I have been having trouble getting a betabinomial mutlvariate regression with splines to converge using the default priors in brms. It was recommended to me to use an R2D2 prior with main=TRUE. However I am having trouble getting the prior to work.
Briefly I am conducting a longitudinal multivariate regression in brms of three count outcomes - days of heroin, cannabis, and alcohol use in the previous 28-day measurement period - based on days of amphetamine use at start of treatment. This is the dataset
atsUseInOTP_alloutcomes_noMissing_di.RData (8.4 KB)

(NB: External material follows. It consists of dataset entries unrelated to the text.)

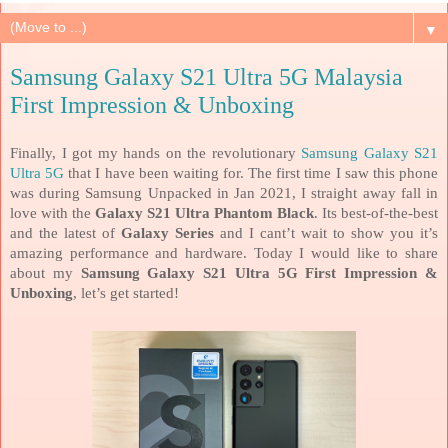
▼
Samsung Galaxy S21 Ultra 5G Malaysia
First Impression & Unboxing
Finally, I got my hands on the revolutionary
Samsung Galaxy S21
Ultra 5G
that I have been waiting for. The first time I saw this phone
was during Samsung Unpacked in Jan 2021, I straight away fall in
love with the
Galaxy S21 Ultra Phantom Black
. Its best-of-the-best
and the latest of
Galaxy Series
and I cant’t wait to show you it’s
amazing performance and hardware. Today I would like to share
about my
Samsung Galaxy S21 Ultra 5G First Impression &
Unboxing
, let’s get started!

And this is the model I am trying to run
bform_spline2_mvr <- bf(mvbind(cann28, alc28, heroin28) | trials(set) ~ ats_baseline + s(yearsFromStart) + s(yearsFromStart, ats_baseline) + (1|p|encID))
#
fit_mvr_spline2 <- brm(formula = bform_spline2_mvr,
family = beta_binomial(),
data = d,
seed = 1234,
refresh = 0,
chains = 4,
cores = 4,
warmup = 1e3,
iter = 3e3)
Now this works but leads to huge numbers of divergent transitions and ESS of 10-20. I suggest not running it as it takes a long time.
Based on this case study I tried a version of the model with an R2D2 prior, as follows
fit_mvr_spline <- brm(formula = bform_spline2_mvr,
family = beta_binomial(),
data = d,
prior = prior(R2D2(mean_R2 = 1/3,
prec_R2 = 3,
cons_D2 = 1/3,
main = TRUE),
class = b),
save_pars = save_pars(all=TRUE),
seed = 1234,
refresh = 0,
chains = 4,
cores = 4,
warmup = 1e3,
iter = 3e3)
But I get the following error message
Error: The following priors do not correspond to any model parameter:
b ~ R2D2(mean_R2 = 1/3, prec_R2 = 3, cons_D2 = 1/3, main = TRUE)
Function 'default_prior' might be helpful to you.
I’ve treid removing arguments and different values, and different classes but to no avail. Can anyone tell me what I’m doing wrong?